Не забывал он и других дел, затеянных в разное время и порученных Хвостову, которому и напоминал о них беспрестанно, упрекая его во "влажности", в летании "за облаками", в "сонливости" и проч. Бедный Хвостов служил ему всегда souffre-douleur'ом (козлом отпущения - фр.), но теперь требования сделались настойчивее, нетерпение увеличилось и не принимались во внимание ни длинная канцелярская процедура, ни обычная судебная волокита. Во всем оказывалась виною медлительность Хвостова; рекомендовалось другим племянникам подгонять его и пособлять ему. Желание устроить как можно скорее земные дела, тоже не давало Суворову покоя. "Хотя бы я и ожился, но много ли мне надобно", пишет он Хвостову: "мне хочется Аркадию все чисто оставить". Озабочивала его и предположенная женитьба сына, так как дело затянулось и встречались разные мелкие недоразумения; просит он о награждении разных лиц за минувшую кампанию; наводит справку - будет ли получать пенсию за орден Марии Терезии; напоминает, что не награжден неаполитанским орденом св. Януария по недоразумению и просит это исправить; пишет, что желал бы иногда показываться в публике в австрийском фельдмаршальском мундире, ибо "великому императору это слава"; признает необходимым иметь при себе постоянно лекаря, его помощника, фельдшера и аптеку; намекает Хвостову: "мне подло, совестно, грех что ни есть испрашивать у щедрого монарха; 900 душ казенных около Кончанска весьма были бы кстати"; вспоминает про три пушки, пожалованные ему Екатериной за последнюю Польскую войну, но доныне не полученные, и проч. и проч.

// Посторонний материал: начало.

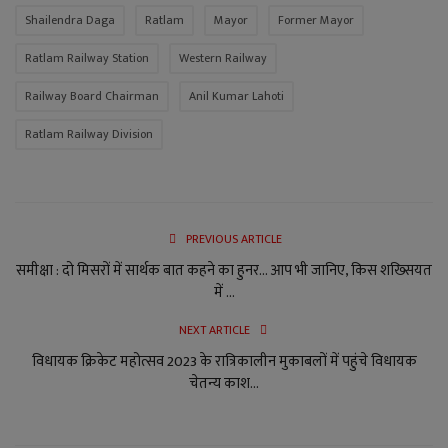
Shailendra Daga
Ratlam
Mayor
Former Mayor
Ratlam Railway Station
Western Railway
Railway Board Chairman
Anil Kumar Lahoti
Ratlam Railway Division
PREVIOUS ARTICLE
समीक्षा : दो मिसरों में सार्थक बात कहने का हुनर... आप भी जानिए, किस शख्सियत
में ...
NEXT ARTICLE
विधायक क्रिकेट महोत्सव 2023 के रात्रिकालीन मुकाबलों में पहुंचे विधायक
चेतन्य काश...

По временам, когда болезнь ослабевала и являлась некоторая надежда на выздоровление, Суворов возвращался к своим любимым мечтам о кампании будущего года, о средствах к успокоению Европы, говорил и диктовал заметки о последней кампании. Но больше всего он посвящал свое время и свои последние силы Богу, так как был великий пост, который он привык проводить со всею строгостью, предписываемою церковными уставами. Вейкарту это очень не нравилось, особенно употребление пациентом постной пищи; но протестовал он без всякого успеха. Суворов ревностно посещал божественную службу, пел на клиросе, читал апостол, бил бесчисленные земные поклоны и самого Вейкарта заставлял бывать на молитве. Возможность скорой смерти усиливала обычное благочестие Суворова, и он не только во время богослужения, но и в остальные часы дня обращался к Богу, размышляя о предметах религиозных. Одним из образчиков такого настроения может служить его записка с толкованием заповедей. "Первая и вторая заповеди - почтение Бога, Богоматери и святых; оно состоит в избежании от греха; источник его - ложь; сей товарищи - лесть, обман. 3) Изрекать имя Божие со страхом. 4) Молитва. 5) Почтение вышних. 6) Убийство не одним телом, но словом, мыслью и злонамерением. 7) Кража не из одного кармана, но особливо в картах, шашках и обменах. 8) Разуметь в чистоте жизни, юношам отнюдь и звания не выговаривать, не только что спрашивать.... коль паче греческих грехов, упоминаемых в молитвах к причащению, отнюдь не касаться, как у нас их нет и что только служит к беззаконному направлению. 9) Идет к первой и второй, хотя значит только к свидетельству. 10) Кто знатнее, идет к интригам, а вообще.... не желать и не искать ничего. Будь христианин; Бог сам даст и знает что когда дать" 7.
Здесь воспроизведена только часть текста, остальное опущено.